Vieles im Leben älterer Menschen ist eine Zeitreise, man verfolgt unbeirrbar Dinge, die an Epioden der eigenen Vergangenheit erinnern. Oft hat man diese vordergründig vergessen, sie aber schlummern tief in einem drin. Angestrengt sucht man dann nach dem Verlorenen, will es wieder beleben. Als Wiederholungszwang könnte man dieses Phänomen auch bezeichnen, aber es ist weniger Zwang als Verführung. Manchmal weiss man auch, dass es einen Schlüssel zu den versunkenen Dingen gibt, spürt, dass er irgendwo verwendungsbereit daliegt, damit wir uns wieder Zugang verschaffen können. Noch kann man ihn nicht finden, aber im nächsten Moment liegt er plötzlich vor uns. Wir öffnen die Tür.
Ich will heute einen Artikel über die Psychiatrie schreiben, oder genauer gesagt: über meine Beziehung zur Psychiatrie und meine Erlebnisse mit ihr. Den Schlüssel dazu habe ich lange gesucht, nun, über Nacht habe ich ihn gefunden. Es ist der Name für eine längst geschlossenen Buchhandlung, der mir Altvertrautes wieder in Erinnerung ruft. Brigitte Hermann, Seidengasse, Wien.
Doch zunächst zur Suchbewegung. Die Spaziergänge mit meinem Pflegehund führen mich immer wieder in die Psychiatrische Klinik der Stadt Wil. Es ist ein riesiges offenes Gelände mitten in den Feldern ausserhalb der Stadt, eine offene Klinik ohne Mauern oder Zäune, die Grenzen zu ihrem Umfeld offen lassend. Man verirrt sich ja gerne über die Grenzen zwischen „normal“ und „verrückt“. Das passiert auch dem Besucher der Wiler Klinik, der verwirrt aber gleichzeitig bestärkt in seiner Offenheit gegenüber der eigenen „Verrückung“ lebt. Ver-rückt geworden zu sein, hat man, ist man ehrlich zu sich selbst, auch schon erlebt. Zwangshandeln? Neurotischer Ordnungszwang? Depressive Verstimmung? Manische Betriebsamkeit? Vereinsamung? Aggression? Melancholie? narzistisches Selbstvergnügen?
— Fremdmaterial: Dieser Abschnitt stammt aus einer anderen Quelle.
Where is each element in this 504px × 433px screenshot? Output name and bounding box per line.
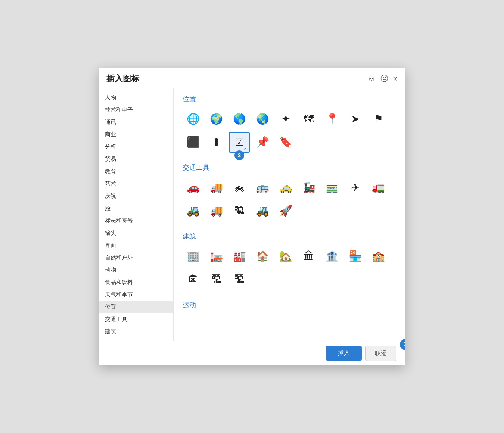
silo-icon: 🏗	[211, 273, 221, 286]
header-right: ☺ ☹ ×	[367, 74, 398, 84]
icon-cell-bus[interactable]: 🚌	[252, 177, 273, 198]
icon-cell-office1[interactable]: 🏢	[183, 246, 203, 267]
icon-cell-taxi[interactable]: 🚕	[275, 177, 296, 198]
tractor-icon: 🚜	[256, 205, 269, 217]
icon-cell-checkclock[interactable]: ☑2	[229, 132, 250, 153]
map-icon: 🗺	[304, 113, 314, 125]
icon-cell-direction[interactable]: ⬆	[206, 132, 227, 153]
icon-cell-car[interactable]: 🚗	[183, 177, 203, 198]
navigate-icon: ➤	[351, 113, 360, 125]
happy-emoji-btn[interactable]: ☺	[367, 74, 376, 84]
icon-cell-globe3[interactable]: 🌎	[229, 109, 250, 130]
school-icon: 🏫	[372, 250, 385, 262]
sidebar-item-business[interactable]: 商业	[99, 128, 173, 141]
plane-icon: ✈	[351, 181, 360, 194]
icon-cell-house2[interactable]: 🏡	[275, 246, 296, 267]
sidebar-item-tech[interactable]: 技术和电子	[99, 104, 173, 116]
sidebar-item-location[interactable]: 位置1	[99, 301, 173, 313]
sidebar-item-building[interactable]: 建筑	[99, 325, 173, 338]
icon-cell-bookmark[interactable]: 🔖	[275, 132, 296, 153]
sidebar-item-people[interactable]: 人物	[99, 91, 173, 104]
icon-cell-truck[interactable]: 🚚	[206, 177, 227, 198]
barn-icon: 🏚	[188, 273, 198, 286]
icon-cell-bank[interactable]: 🏦	[321, 246, 342, 267]
sidebar-item-interface[interactable]: 界面	[99, 239, 173, 252]
crane-icon: 🏗	[234, 205, 245, 217]
globe2-icon: 🌍	[210, 113, 223, 125]
globe3-icon: 🌎	[233, 113, 246, 125]
icon-cell-tram[interactable]: 🚃	[321, 177, 342, 198]
icon-cell-tractor[interactable]: 🚜	[252, 200, 273, 221]
sidebar-item-arrows[interactable]: 箭头	[99, 227, 173, 239]
sidebar-item-celebrate[interactable]: 庆祝	[99, 190, 173, 202]
cancel-button[interactable]: 职逻	[365, 346, 396, 361]
train-icon: 🚂	[302, 181, 315, 194]
sidebar-item-analysis[interactable]: 分析	[99, 141, 173, 153]
sidebar-item-animals[interactable]: 动物	[99, 264, 173, 276]
sidebar-item-education[interactable]: 教育	[99, 165, 173, 178]
icon-cell-house1[interactable]: 🏠	[252, 246, 273, 267]
icon-cell-office2[interactable]: 🏣	[206, 246, 227, 267]
icon-cell-store[interactable]: 🏪	[345, 246, 365, 267]
globe4-icon: 🌏	[256, 113, 269, 125]
sidebar-item-nature[interactable]: 自然和户外	[99, 252, 173, 264]
sidebar-item-comm[interactable]: 通讯	[99, 116, 173, 128]
icon-cell-globe4[interactable]: 🌏	[252, 109, 273, 130]
bus-icon: 🚌	[256, 181, 269, 194]
icon-cell-bulldozer[interactable]: 🚜	[183, 200, 203, 221]
icon-cell-motorbike[interactable]: 🏍	[229, 177, 250, 198]
dumptruck-icon: 🚛	[372, 181, 385, 194]
section-sports: 运动	[183, 300, 398, 309]
icon-cell-rocket[interactable]: 🚀	[275, 200, 296, 221]
sidebar-item-art[interactable]: 艺术	[99, 178, 173, 190]
section-title-sports: 运动	[183, 300, 398, 309]
icon-cell-globe2[interactable]: 🌍	[206, 109, 227, 130]
towtruck-icon: 🚚	[210, 205, 223, 217]
taxi-icon: 🚕	[279, 181, 292, 194]
dialog-footer: 插入 职逻 3	[99, 341, 405, 365]
main-content: 位置🌐🌍🌎🌏✦🗺📍➤⚑⬛⬆☑2📌🔖交通工具🚗🚚🏍🚌🚕🚂🚃✈🚛🚜🚚🏗🚜🚀建筑🏢🏣🏭…	[174, 88, 405, 341]
icon-cell-sign[interactable]: ⬛	[183, 132, 203, 153]
icon-cell-school[interactable]: 🏫	[368, 246, 389, 267]
store-icon: 🏪	[349, 250, 362, 262]
icon-cell-train[interactable]: 🚂	[298, 177, 319, 198]
sad-emoji-btn[interactable]: ☹	[380, 74, 389, 84]
icon-cell-map[interactable]: 🗺	[298, 109, 319, 130]
icon-cell-windmill[interactable]: 🏗	[229, 269, 250, 290]
sign-icon: ⬛	[187, 136, 200, 148]
sidebar-item-transport[interactable]: 交通工具	[99, 313, 173, 325]
icon-cell-factory[interactable]: 🏭	[229, 246, 250, 267]
icon-cell-plane[interactable]: ✈	[345, 177, 365, 198]
icon-cell-pin2[interactable]: 📌	[252, 132, 273, 153]
annotation-badge-2: 2	[234, 150, 244, 160]
icon-cell-navigate[interactable]: ➤	[345, 109, 365, 130]
sidebar-item-trade[interactable]: 贸易	[99, 153, 173, 165]
icon-cell-dumptruck[interactable]: 🚛	[368, 177, 389, 198]
rocket-icon: 🚀	[279, 205, 292, 217]
sidebar-item-face[interactable]: 脸	[99, 202, 173, 215]
bookmark-icon: 🔖	[279, 136, 292, 148]
icon-cell-pin[interactable]: 📍	[321, 109, 342, 130]
icon-cell-towtruck[interactable]: 🚚	[206, 200, 227, 221]
insert-button[interactable]: 插入	[326, 346, 362, 361]
bank-icon: 🏦	[326, 250, 339, 262]
icon-cell-barn[interactable]: 🏚	[183, 269, 203, 290]
icon-cell-museum[interactable]: 🏛	[298, 246, 319, 267]
truck-icon: 🚚	[210, 181, 223, 194]
icon-cell-crane[interactable]: 🏗	[229, 200, 250, 221]
icon-grid-location: 🌐🌍🌎🌏✦🗺📍➤⚑⬛⬆☑2📌🔖	[183, 109, 398, 153]
icon-grid-building: 🏢🏣🏭🏠🏡🏛🏦🏪🏫🏚🏗🏗	[183, 246, 398, 290]
icon-cell-compass[interactable]: ✦	[275, 109, 296, 130]
sidebar-item-weather[interactable]: 天气和季节	[99, 289, 173, 301]
tram-icon: 🚃	[326, 181, 339, 194]
sidebar-item-signs[interactable]: 标志和符号	[99, 215, 173, 227]
compass-icon: ✦	[281, 113, 290, 125]
flag-icon: ⚑	[374, 113, 383, 125]
icon-cell-silo[interactable]: 🏗	[206, 269, 227, 290]
sidebar: 人物技术和电子通讯商业分析贸易教育艺术庆祝脸标志和符号箭头界面自然和户外动物食品…	[99, 88, 174, 341]
icon-cell-flag[interactable]: ⚑	[368, 109, 389, 130]
section-title-location: 位置	[183, 94, 398, 103]
sidebar-item-food[interactable]: 食品和饮料	[99, 276, 173, 289]
close-button[interactable]: ×	[393, 75, 398, 82]
icon-cell-globe1[interactable]: 🌐	[183, 109, 203, 130]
Es gibt so viel, was man je nach Standpunkt auch als a-normal und dann doch wieder als „eigentlich“ ganz normal bezeichnen könnte. Eine Kommilitonin hat mir in den 80er Jahren ein Buch geschenkt, das mir bei dieser Gelegenheit wieder einfällt. „Irren ist menschlich“ heisst eines der Standardwerke der Psychiatrie und Psychotherapie, welches ich in den Achtzigerjahren mit grossem Gewinn gelesen habe. Die mich für mich überzeugendste Grundaussage war jene, das wir als Menschen immer wieder mit psychischen Störungen konfrontiert sind, sie an uns selbst oder an anderen wahrnehmen. Es kommt dabei immer darauf an, auf welcher Position der Skala von Störung man sich gerade befindet. Sie ist da, ob nur selten erfahren, milde oder stark. Es kommt eben darauf an, ob die wahrgenommene Störung jenen Grad an Dysfunktionalität aufweist, die das eigenen Leben und/oder das anderer erheblich erschwert oder verunmöglicht. Dann kommt die Psychiatrie ins Spiel.
Ohne psychische Krankheiten und das Leiden an ihnen verharmlosen zu wollen: ich fühlte mich immer schon vom Irresein angezogen. Das Ver-rückt-Sein von der Welt, ermöglicht eben auch, diese ganz anders zu erleben und die vermeintliche Normalität der „Gesunden“ und „Tüchtigen“ in Frage zu stellen. Sind die gesellschaftlichen Routinen denn nicht auch auf besondere Weise der Wirklichkeit entrückt? Regiert denn nicht auch der Wahnsinn unter uns (scheinbar) Normalen? Die Vorstellung von der Welt als Wahnvorstellung und ihrer manischer Betriebsamkeit hat wohl allemal ihre Berechtigung.
An der psychiatrischen Klinik in Wil fasziniert mich ganz besonders, dass es ein Raum ist, welcher von künstlerischer Produktion fast überquillt. Bunte Lindwürmer, die sich halb überhalb und halb unterhalb des Bodens fortbewegen; alte Bettgestelle, die als Sitzbänke umfunktioniert wurden; Aquarien, in denen menschliche Figuren sitzen; übergrosse Frauengesichter, die sich reliefartig aus dem Boden erheben; bemalte Holzfiguren, emaillierte Steinkugeln, Windspiele, Holz-Sonnenblumen; riesige grüne Kristalle in den Auffangbecken von Springbrunnen – Art Brut überall.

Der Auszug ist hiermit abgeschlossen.